Age validation of Han Chinese centenarian

Type Journal Article - Genus
Title Age validation of Han Chinese centenarian
Author(s)
Volume 54
Issue 1-2
Publication (Day/Month/Year) 1998
URL http://user.mpidr.de/jwv/pdf/PUB-1998-002.PDF
Abstract
Age validation of centenarians and gathering data about the
demographic patterns and health status of centenarians have become a
research area of importance because populations in most countries are aging.

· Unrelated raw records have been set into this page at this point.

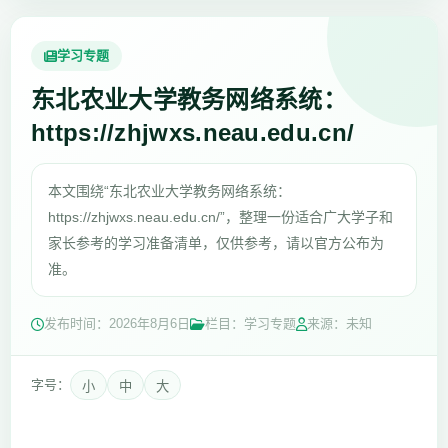
学习专题
东北农业大学教务网络系统：
https://zhjwxs.neau.edu.cn/
本文围绕“东北农业大学教务网络系统：
https://zhjwxs.neau.edu.cn/”，整理一份适合广大学子和
家长参考的学习准备清单，仅供参考，请以官方公布为
准。
发布时间：
2026年8月6日
栏目：学习专题
来源：未知
字号：
小
中
大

China’s population, in particular, is aging at an extraordinarily rapid rate
(Banister, 1990; Ogawa, 1988; Zeng and Vaupel, 1989). Centenarians used to
be exceedingly rare. They are still rare today, but the number of centenarians
is now doubling approximately every decade (Kannisto 1994, Vaupel and
Jeune 1995). The average annual growth rates in the 1970s and 1980s in the
number attaining age 100 were, for example, 10.2%, 9.2%, and 9.1% in Japan,
Switzerland, and West Germany respectively (Vaupel and Jeune, 1995, p.
112). If current rates of mortality improvement persist, then it will be as likely
for a child born today to reach age 100 as it was for a child born eight decades
ago to reach age 80 (Vaupel and Gowan, 1986).